# [Exercise materials]
____

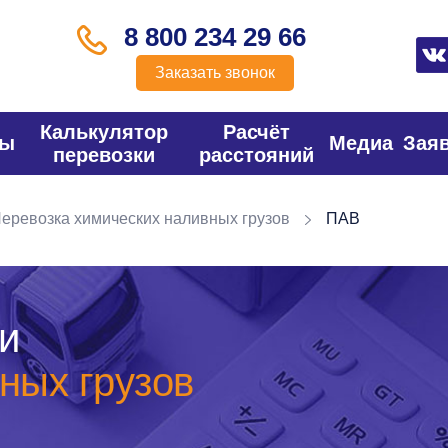
8 800 234 29 66
Заказать звонок
Калькулятор
Расчёт
фы
Медиа
Зая
перевозки
расстояний
еревозка химических наливных грузов
ПАВ
и
ных грузов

____

Leaving out the images, repeat the listing above exactly.

# [The answer]
8 800 234 29 66
Заказать звонок
Калькулятор
Расчёт
фы
Медиа
Зая
перевозки
расстояний
еревозка химических наливных грузов
ПАВ
и
ных грузов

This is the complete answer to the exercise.